Lemmy devs are considering making all votes public - have your say

submitted by Rimu edited

Probably better to post in the github issue rather than replying here.

https://github.com/LemmyNet/lemmy/issues/4967

Back to main discussion

MerchantsOfMisery

Sure sounds like a lot of victim blaming to me. If someone upvoted a post in their city's regional instance but never commented, it's insane to me that a) that vote should be publicly viewable and b) people would blame the user.

Avatar Drasglaf , edited

That's a fair point, but I still think it's a very specific case. I believe it would benefit way more than harm the fediverse in general.

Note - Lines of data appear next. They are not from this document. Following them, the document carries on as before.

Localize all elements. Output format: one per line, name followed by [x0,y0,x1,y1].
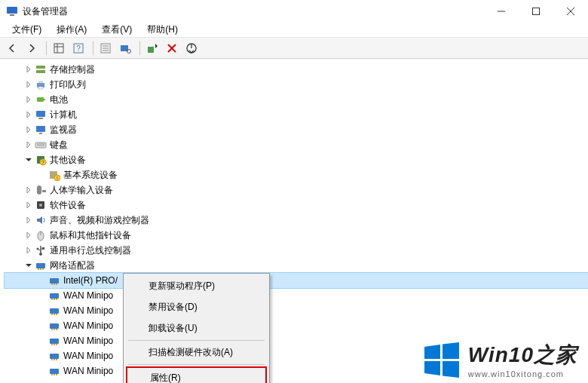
svg-text:?: ? [76,44,81,53]
menu-file[interactable]: 文件(F) [5,22,49,38]
expand-arrow-icon[interactable] [23,259,35,271]
update-driver-button[interactable] [143,39,161,57]
menu-bar: 文件(F) 操作(A) 查看(V) 帮助(H) [0,23,588,38]
menu-action[interactable]: 操作(A) [49,22,94,38]
tree-item[interactable]: 鼠标和其他指针设备 [5,228,588,243]
tree-item-label: WAN Minipo [63,333,113,348]
svg-rect-70 [51,329,53,330]
tree-item-label: 计算机 [50,107,77,122]
svg-rect-72 [56,329,57,330]
tree-item[interactable]: 键盘 [5,137,588,152]
tree-item[interactable]: 通用串行总线控制器 [5,243,588,258]
svg-rect-57 [50,278,59,283]
tree-item[interactable]: 软件设备 [5,198,588,213]
expand-arrow-icon[interactable] [23,93,35,106]
svg-rect-3 [533,8,540,15]
tree-item[interactable]: 网络适配器 [5,258,588,273]
expand-arrow-icon[interactable] [23,244,35,256]
expand-arrow-icon[interactable] [23,184,35,196]
svg-rect-68 [56,314,57,315]
tree-item[interactable]: WAN Minipo [5,318,588,333]
svg-marker-88 [443,361,459,378]
expand-arrow-icon[interactable] [23,229,35,241]
svg-rect-73 [50,339,59,344]
help-button[interactable]: ? [69,39,87,57]
tree-item[interactable]: Intel(R) PRO/ [5,273,588,288]
expand-arrow-icon[interactable] [23,109,35,121]
svg-rect-83 [54,374,55,375]
tree-item-label: 软件设备 [50,198,86,213]
maximize-button[interactable] [519,0,553,23]
tree-item[interactable]: WAN Minipo [5,303,588,318]
svg-rect-54 [38,268,39,270]
tree-item-label: 网络适配器 [50,258,95,273]
svg-rect-42 [42,190,46,192]
svg-rect-63 [54,299,55,300]
expand-arrow-icon[interactable] [23,124,35,136]
svg-marker-86 [443,342,459,359]
svg-rect-75 [54,344,55,345]
context-menu-item[interactable]: 属性(R) [126,366,267,383]
svg-rect-67 [54,314,55,315]
svg-rect-79 [54,359,55,360]
svg-rect-62 [51,299,53,300]
show-hide-button[interactable] [50,39,68,57]
tree-item-label: Intel(R) PRO/ [63,273,118,288]
svg-rect-82 [51,374,53,375]
context-menu-item[interactable]: 更新驱动程序(P) [126,276,267,296]
app-icon [6,5,18,17]
back-button[interactable] [3,39,21,57]
minimize-button[interactable] [484,0,519,23]
expand-arrow-icon[interactable] [23,139,35,151]
forward-button[interactable] [23,39,41,57]
tree-item[interactable]: 存储控制器 [5,62,588,77]
tree-item-label: 鼠标和其他指针设备 [50,228,131,243]
tree-item[interactable]: 计算机 [5,107,588,122]
uninstall-button[interactable] [163,39,181,57]
context-menu-item[interactable]: 扫描检测硬件改动(A) [126,342,267,363]
expand-arrow-icon[interactable] [23,154,35,166]
toolbar-separator [92,41,93,56]
scan-hardware-button[interactable] [116,39,134,57]
expand-arrow-icon[interactable] [23,214,35,226]
expand-arrow-icon [36,350,48,362]
svg-rect-60 [56,283,57,285]
svg-text:?: ? [41,160,44,165]
tree-item-label: WAN Minipo [63,288,113,303]
disable-button[interactable] [182,39,201,57]
context-menu-item[interactable]: 禁用设备(D) [126,297,267,317]
tree-item-label: 存储控制器 [50,62,95,77]
expand-arrow-icon[interactable] [23,63,35,75]
close-button[interactable] [553,0,588,23]
tree-item[interactable]: ?其他设备 [5,152,588,167]
menu-help[interactable]: 帮助(H) [139,22,185,38]
tree-item[interactable]: 电池 [5,92,588,107]
svg-rect-26 [37,97,44,102]
svg-rect-64 [56,299,57,300]
tree-item[interactable]: 监视器 [5,122,588,137]
svg-rect-17 [148,47,154,53]
expand-arrow-icon[interactable] [23,199,35,211]
svg-rect-66 [51,314,53,315]
expand-arrow-icon[interactable] [23,78,35,90]
svg-rect-56 [42,268,44,270]
context-menu-item[interactable]: 卸载设备(U) [126,318,267,339]
svg-rect-81 [50,369,59,374]
tree-item[interactable]: 打印队列 [5,77,588,92]
svg-rect-0 [7,7,17,14]
svg-rect-25 [38,87,43,89]
properties-button[interactable] [96,39,115,57]
menu-view[interactable]: 查看(V) [94,22,139,38]
svg-rect-21 [36,66,45,69]
tree-item[interactable]: WAN Minipo [5,288,588,303]
tree-item-label: WAN Minipo [63,303,113,318]
svg-marker-87 [424,361,440,375]
svg-rect-78 [51,359,53,360]
tree-item[interactable]: 人体学输入设备 [5,182,588,198]
svg-rect-69 [50,323,59,329]
tree-item[interactable]: !基本系统设备 [5,167,588,182]
svg-text:!: ! [57,176,58,181]
watermark: Win10之家 www.win10xitong.com [423,341,577,378]
device-tree[interactable]: 存储控制器打印队列电池计算机监视器键盘?其他设备!基本系统设备人体学输入设备软件… [0,59,588,383]
tree-item[interactable]: 声音、视频和游戏控制器 [5,213,588,228]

Like others have said, maybe do it opt-in, so each instance can choose whether they want to have it or not.

MerchantsOfMisery

Opt in would be far more of a reasonable option .

Avatar Drasglaf

The problem I see with that is, bad actors only need to make accounts in instances that opted out to keep doing their thing. But yes, I think they'll choose this option in the end.

Ghostbanjo1949

What is the benefit here in this case? Basically why do we care who upvotes or downvotes something that it needs to be exposed?

Avatar Drasglaf

Obviously I don't have all the answers, but from my point of view it would help against things like astroturfing or vote manipulation.

Ghostbanjo1949

I had to look up astroturfing in this context, so hopefully I got this right. But isn't that just the actual commenting then? Obviously voting could get that comment moved closer to the top when done by the perps in this case but I think it would take the community to also be up voting the comment for it to rise to the top. I also don't think knowing who commented actually fixes this issue nor does it give more ability from an admin perspective to get rid of those comments if that was desired.

I could be missing something though.

Avatar Drasglaf , edited

Yes, in my opinion astroturfing and vote manipulation go and in hand. For me it's not just an admin perspective, I Think users having this kind of info can be beneficial. Admins' (or mods') interests aren't always aligned with users' interests, as reddit has taught me.